Topicals (cannabis infused creams, oils, serum) combined with edibles, tinctures and concentrates are pegged to bring in more than $200 million in sales, with topicals alone accounting for $174 million in sales in Canada this year, according to Deloitte’s latest study. There are currently 453,000 topicals users in Canada, constituting about 2% of 19+ year old Canadians surveyed by Vividata, placing topicals among the least popular forms of cannabis used. Their delayed legal status along with lack of awareness and availability around topicals could contribute to low consumption patterns.
Although topicals rank in the bottom three popular forms of cannabis consumed, there is an untapped market of potential topicals users and intenders (2,485,000) who are either currently limited by access owing to its late legalization and delayed shipment to shelves, or who haven’t yet chosen to use topicals. Over a third (33%) of current topicals users fall in the 50-64 years old age group, making it a more popular format among older users followed by 35-49 year olds (26%) and 25-34 year olds (18%). Not only are over half of topicals consumers women (53%), but women are also 18% more likely to consume topicals than the average Canadian aged 19+ years. Topicals are the only form of cannabis where women’s interest and consumption (along with concentrates) ranks higher than men’s in Canada.
Despite the opportunity with seniors, new users and women, close to one in three Canadian topicals users (32%) have obtained their cannabis from black market sources that are not government licensed. Price could be a factor, given that interest in topicals is also led by those in the lowest income earning bracket with annual household incomes below $50,000.

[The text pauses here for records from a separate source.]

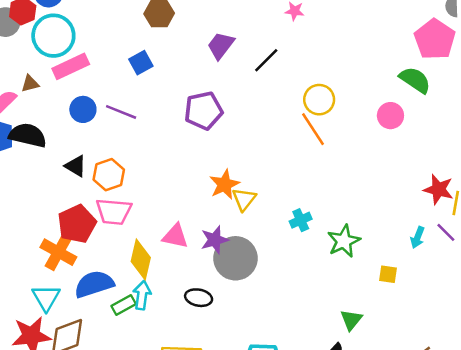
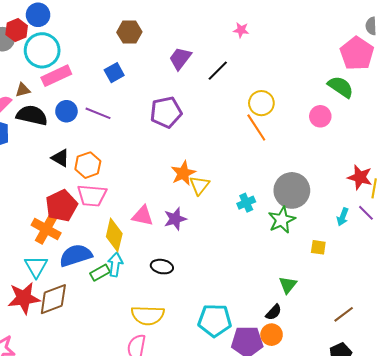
black semicircle: (28, 135) -> (32, 115), moved
gray circle: (235, 258) -> (292, 190), moved

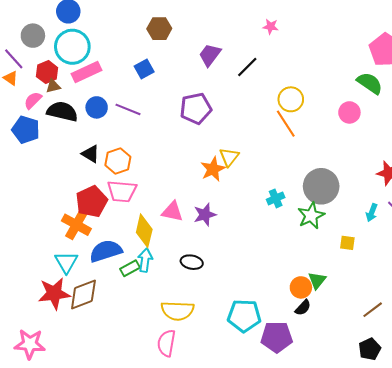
red hexagon: (17, 30) -> (47, 72), moved
yellow triangle: (199, 185) -> (229, 157), moved
orange circle: (272, 335) -> (301, 287), moved

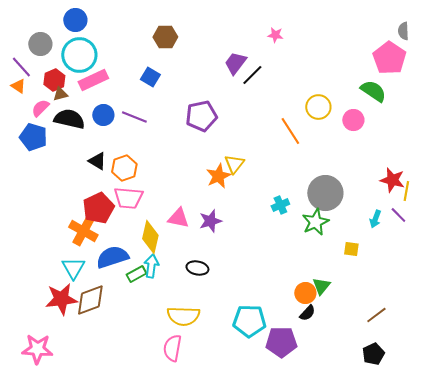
purple trapezoid: (210, 55) -> (235, 63), moved
blue square: (144, 69) -> (150, 77), turned -30
yellow circle: (291, 99) -> (318, 107), moved

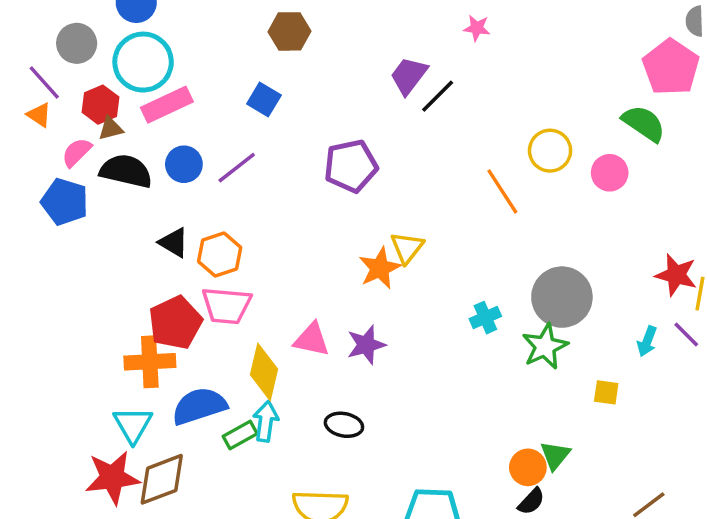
purple line: (134, 117) -> (237, 168), turned -60
orange cross: (83, 231) -> (150, 362), turned -32

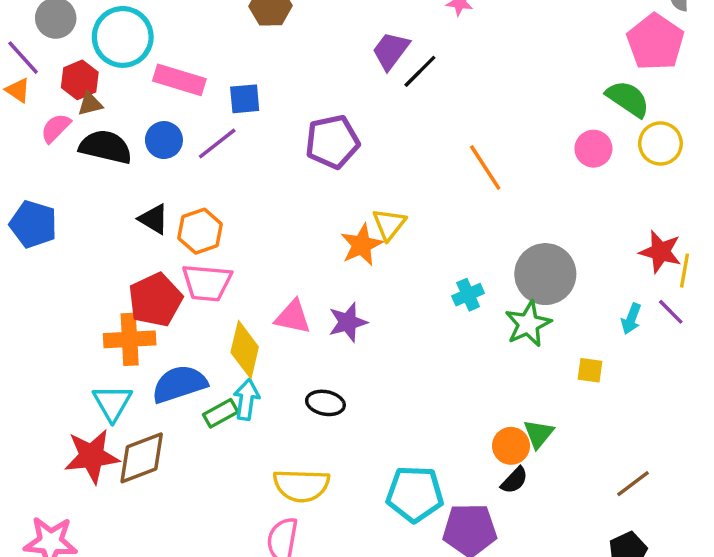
blue square: (264, 100) -> (245, 99), moved, turned -36
pink rectangle: (167, 105) -> (179, 80), moved, turned 42
yellow circle: (550, 151) -> (660, 143), moved
blue pentagon: (65, 202) -> (33, 224), moved

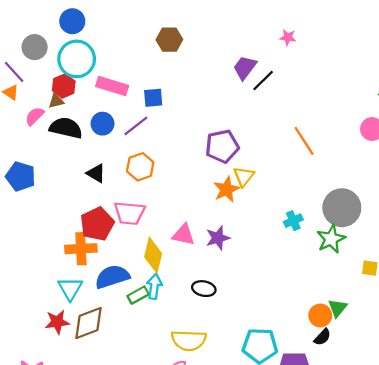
red hexagon: (80, 80) -> (64, 86), moved
purple pentagon: (332, 142) -> (222, 146), moved
orange hexagon: (200, 231) -> (140, 167), moved
red star: (92, 456) -> (57, 322), size x0.7

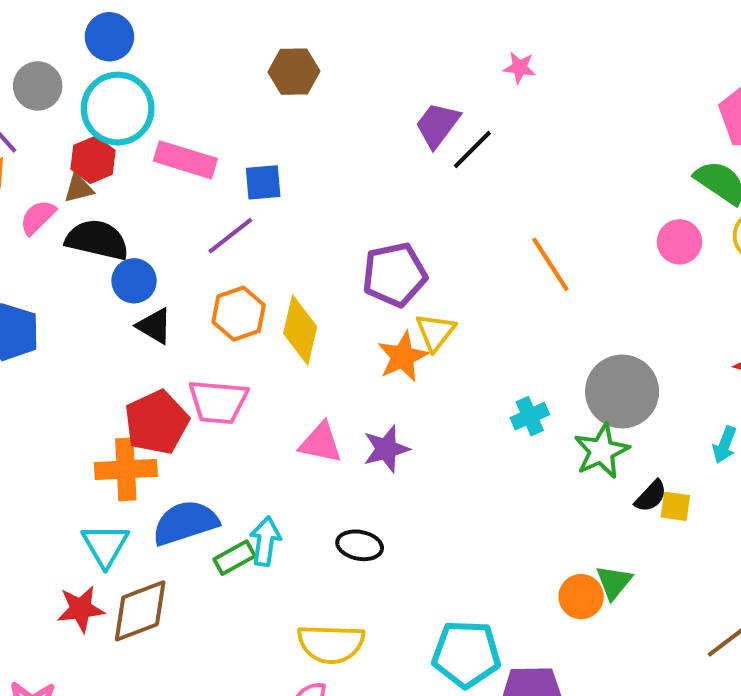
blue circle: (102, 124) -> (134, 281), moved
yellow diamond: (153, 255) -> (300, 330), moved
black semicircle: (322, 337) -> (651, 496), moved

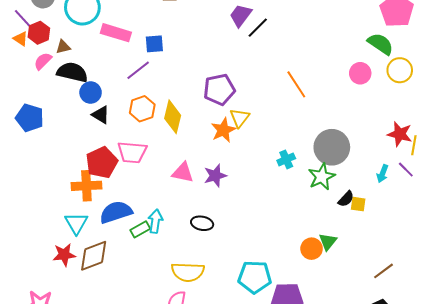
red hexagon: (93, 160) -> (39, 33), moved

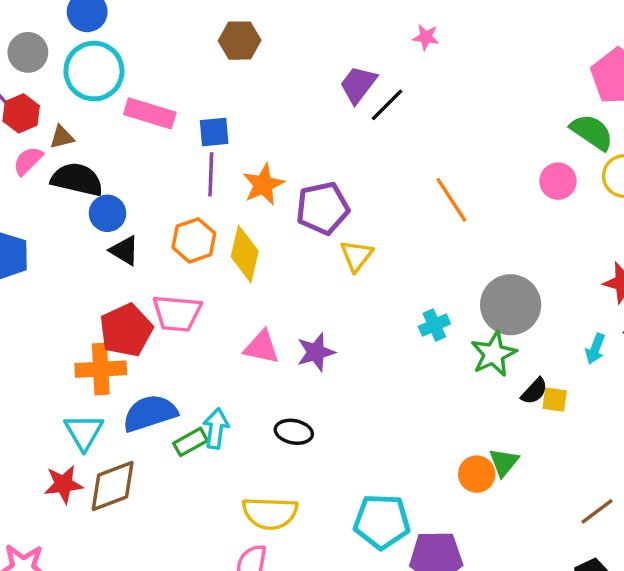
purple line: (138, 70) -> (211, 174), moved, turned -50
orange star: (223, 130) -> (263, 185), moved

The medicinal uses of topicals are significant. Over half (53%) of all Canadians interested in topicals, already consume cannabis for medical reasons. Moreover, the frequency in Canadians’ cannabis use in the past week or month is higher for those who use cannabis as a remedy/treatment/therapy pointing to the opportunity market that topicals can fill in the consumer and medical landscape especially when treating pain (chronic and joint pain and even back pain) without distorting human cognition, i.e, applying topicals to your body never makes you feel high, only alleviates the pain or relieves the condition it is being used to treat.